• **Instructions to follow**
Each entry must appear in the answer exactly as given.
*** Supplied information Section Begins ***
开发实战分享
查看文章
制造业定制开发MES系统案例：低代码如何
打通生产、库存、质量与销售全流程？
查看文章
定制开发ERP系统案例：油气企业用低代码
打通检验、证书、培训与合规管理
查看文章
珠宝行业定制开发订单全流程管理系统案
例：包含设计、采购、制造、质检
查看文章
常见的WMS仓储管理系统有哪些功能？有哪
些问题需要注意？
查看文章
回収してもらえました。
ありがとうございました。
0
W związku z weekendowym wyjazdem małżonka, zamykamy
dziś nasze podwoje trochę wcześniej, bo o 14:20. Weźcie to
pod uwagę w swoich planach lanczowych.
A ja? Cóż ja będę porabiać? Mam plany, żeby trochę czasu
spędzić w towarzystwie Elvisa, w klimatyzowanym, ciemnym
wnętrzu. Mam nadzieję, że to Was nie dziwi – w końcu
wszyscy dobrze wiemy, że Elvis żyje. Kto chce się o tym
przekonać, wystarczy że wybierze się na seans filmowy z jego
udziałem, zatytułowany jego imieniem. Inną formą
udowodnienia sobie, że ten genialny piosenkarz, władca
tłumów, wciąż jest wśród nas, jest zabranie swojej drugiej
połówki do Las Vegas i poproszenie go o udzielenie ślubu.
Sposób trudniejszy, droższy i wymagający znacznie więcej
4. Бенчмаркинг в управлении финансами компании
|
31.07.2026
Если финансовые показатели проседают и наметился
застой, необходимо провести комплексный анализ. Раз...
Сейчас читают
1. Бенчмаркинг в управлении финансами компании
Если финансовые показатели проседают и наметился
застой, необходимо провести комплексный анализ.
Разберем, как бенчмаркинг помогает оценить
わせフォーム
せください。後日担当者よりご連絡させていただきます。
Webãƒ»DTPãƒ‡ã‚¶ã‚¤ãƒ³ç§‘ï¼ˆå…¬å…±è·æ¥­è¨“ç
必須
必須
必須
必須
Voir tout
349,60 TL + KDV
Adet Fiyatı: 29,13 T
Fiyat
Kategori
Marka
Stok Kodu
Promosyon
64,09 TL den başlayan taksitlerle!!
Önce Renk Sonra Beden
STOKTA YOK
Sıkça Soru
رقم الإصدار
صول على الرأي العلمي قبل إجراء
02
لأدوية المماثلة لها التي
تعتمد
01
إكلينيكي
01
*** Supplied information Section Ends ***
• **Output of the exercise**
开发实战分享
查看文章
制造业定制开发MES系统案例：低代码如何
打通生产、库存、质量与销售全流程？
查看文章
定制开发ERP系统案例：油气企业用低代码
打通检验、证书、培训与合规管理
查看文章
珠宝行业定制开发订单全流程管理系统案
例：包含设计、采购、制造、质检
查看文章
常见的WMS仓储管理系统有哪些功能？有哪
些问题需要注意？
查看文章
回収してもらえました。
ありがとうございました。
0
W związku z weekendowym wyjazdem małżonka, zamykamy
dziś nasze podwoje trochę wcześniej, bo o 14:20. Weźcie to
pod uwagę w swoich planach lanczowych.
A ja? Cóż ja będę porabiać? Mam plany, żeby trochę czasu
spędzić w towarzystwie Elvisa, w klimatyzowanym, ciemnym
wnętrzu. Mam nadzieję, że to Was nie dziwi – w końcu
wszyscy dobrze wiemy, że Elvis żyje. Kto chce się o tym
przekonać, wystarczy że wybierze się na seans filmowy z jego
udziałem, zatytułowany jego imieniem. Inną formą
udowodnienia sobie, że ten genialny piosenkarz, władca
tłumów, wciąż jest wśród nas, jest zabranie swojej drugiej
połówki do Las Vegas i poproszenie go o udzielenie ślubu.
Sposób trudniejszy, droższy i wymagający znacznie więcej
4. Бенчмаркинг в управлении финансами компании
|
31.07.2026
Если финансовые показатели проседают и наметился
застой, необходимо провести комплексный анализ. Раз...
Сейчас читают
1. Бенчмаркинг в управлении финансами компании
Если финансовые показатели проседают и наметился
застой, необходимо провести комплексный анализ.
Разберем, как бенчмаркинг помогает оценить
わせフォーム
せください。後日担当者よりご連絡させていただきます。
Webãƒ»DTPãƒ‡ã‚¶ã‚¤ãƒ³ç§‘ï¼ˆå…¬å…±è·æ¥­è¨“ç
必須
必須
必須
必須
Voir tout
349,60 TL + KDV
Adet Fiyatı: 29,13 T
Fiyat
Kategori
Marka
Stok Kodu
Promosyon
64,09 TL den başlayan taksitlerle!!
Önce Renk Sonra Beden
STOKTA YOK
Sıkça Soru
رقم الإصدار
صول على الرأي العلمي قبل إجراء
02
لأدوية المماثلة لها التي
تعتمد
01
إكلينيكي
01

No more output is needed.